Last week when I was talking with the Mariners outfielder, he praised the A’s mental toughness, their inability to stop fighting. He called them one of the grittiest clubs he had ever seen.

Saturday’s 1-0 win over Detroit was the personification of that game. They scored not a run against former Cy Young Award winner Justin Verlander for seven innings, then didn’t score in the eighth after putting two men on base.

Come the ninth inning, the A’s were still clawing. Yoenis Cespedes and Seth Smith backed up doubles, and after Josh Reddick was intentionally walked, Stephen Vogt came up with the game-winner.

On paper, the Tigers may have the better team. They certainly hit for a better average, and as good as the A’s starting pitching is, the Tigers will say theirs in better. There is no Miguel Cabrera or Justin Verlander in Oakland.

But as Ibanez was pointing out, some things can’t be measured in statistics alone.

The result makes for some very good baseball. Saturday’s game was as good an exhibition of high-quality baseball as you’re likely to see.

As Tigers manager Jim Leyland said, “This is post-season pitching. That’s what you saw tonight at its best.’’

This kind of victory actually speaks well for the A’s going forward. The Tigers have sent their best two starters at Oakland and only got a split of the games. Jarrod Parker, who pitched a solid Game 1 in Comerica Park last year, goes against the Tigers in a day game Monday, and Dan Straily, whose win on Aug. 28 came at the expense of the pitcher he’ll oppose Tuesday, Doug Fister, has been pitching as well as anyone.

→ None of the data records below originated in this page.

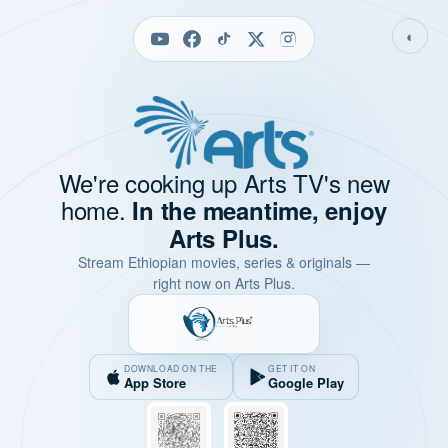
◐
We're cooking up Arts TV's new
home.
In the meantime, enjoy
Arts Plus.
Stream Ethiopian movies, series & originals —
right now on Arts Plus.
DOWNLOAD ON THE
GET IT ON
App Store
Google Play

–Billy Beane was asked how Saturday’s scoreless battle between starters Verlander and Sonny Gray matched up with A’s post-season pitching matchups.

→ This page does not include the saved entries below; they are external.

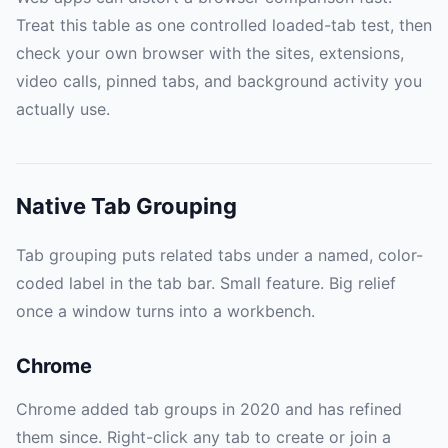
Treat this table as one controlled loaded-tab test, then
check your own browser with the sites, extensions,
video calls, pinned tabs, and background activity you
actually use.
Native Tab Grouping
Tab grouping puts related tabs under a named, color-
coded label in the tab bar. Small feature. Big relief
once a window turns into a workbench.
Chrome
Chrome added tab groups in 2020 and has refined
them since. Right-click any tab to create or join a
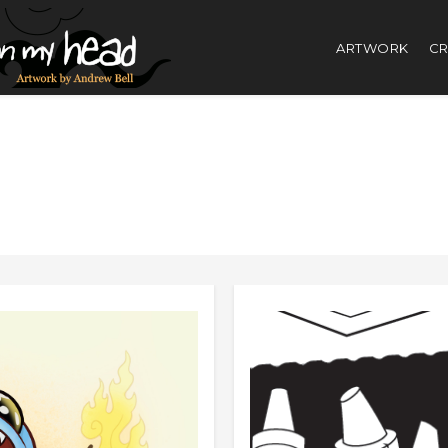
ARTWORK
CR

Misunderstanding the question, Beane said it reminded him of the 1991 Jack Morris 10-inning 1-0 win, outlasting Atlanta’s John Smoltz, who like Morris did not allow a run.

After that, Beane came up with Barry Zito vs. Mike Mussina of the Yankees in the 2001 playoffs, and Tim Hudson vs. the Yankees Andy Pettitte, also in 2001.

The fact is this one was a classic, for most of us anyway.

Late in the game the A’s general manager brought his kids down to manager Bob Melvin’s office where they, along with A’s managing partner Lew Wolff broke out the crayons and did some coloring.

The preschoolers (not including Beane Sr. and Wolff) “didn’t even know when we scored the winning run,’’ Beane said.